▸ What you should do
Extract, from the records beneath this instruction, each line that contains the word "الكرسي".

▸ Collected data
►

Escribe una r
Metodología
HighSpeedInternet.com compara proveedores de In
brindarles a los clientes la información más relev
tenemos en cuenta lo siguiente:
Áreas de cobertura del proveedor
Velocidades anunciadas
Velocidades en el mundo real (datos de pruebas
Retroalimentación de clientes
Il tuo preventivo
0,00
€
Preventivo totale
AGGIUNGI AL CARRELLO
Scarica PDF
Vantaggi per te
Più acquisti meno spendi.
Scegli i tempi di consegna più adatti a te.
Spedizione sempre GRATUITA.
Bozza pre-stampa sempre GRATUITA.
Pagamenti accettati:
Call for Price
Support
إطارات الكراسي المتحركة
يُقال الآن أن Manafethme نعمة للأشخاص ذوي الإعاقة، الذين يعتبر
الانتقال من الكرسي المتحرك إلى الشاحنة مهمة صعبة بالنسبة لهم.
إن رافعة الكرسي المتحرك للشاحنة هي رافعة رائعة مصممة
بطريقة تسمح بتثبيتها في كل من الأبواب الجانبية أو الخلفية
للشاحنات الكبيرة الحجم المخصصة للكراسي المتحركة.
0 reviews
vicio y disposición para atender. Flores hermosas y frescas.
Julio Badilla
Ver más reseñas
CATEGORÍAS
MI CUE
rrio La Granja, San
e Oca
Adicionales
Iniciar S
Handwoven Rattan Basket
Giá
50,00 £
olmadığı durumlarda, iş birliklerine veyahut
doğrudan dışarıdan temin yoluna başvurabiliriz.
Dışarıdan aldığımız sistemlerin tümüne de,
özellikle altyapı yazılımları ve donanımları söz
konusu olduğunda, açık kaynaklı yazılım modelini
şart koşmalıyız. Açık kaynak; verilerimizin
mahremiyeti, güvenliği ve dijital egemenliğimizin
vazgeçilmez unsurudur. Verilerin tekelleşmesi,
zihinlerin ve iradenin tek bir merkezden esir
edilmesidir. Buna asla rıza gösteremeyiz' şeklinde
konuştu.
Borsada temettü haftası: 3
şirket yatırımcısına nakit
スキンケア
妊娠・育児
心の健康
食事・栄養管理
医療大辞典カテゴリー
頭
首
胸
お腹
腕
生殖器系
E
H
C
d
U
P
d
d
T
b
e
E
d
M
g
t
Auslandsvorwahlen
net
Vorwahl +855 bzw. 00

◄

▸ Solved problem
الانتقال من الكرسي المتحرك إلى الشاحنة مهمة صعبة بالنسبة لهم.
إن رافعة الكرسي المتحرك للشاحنة هي رافعة رائعة مصممة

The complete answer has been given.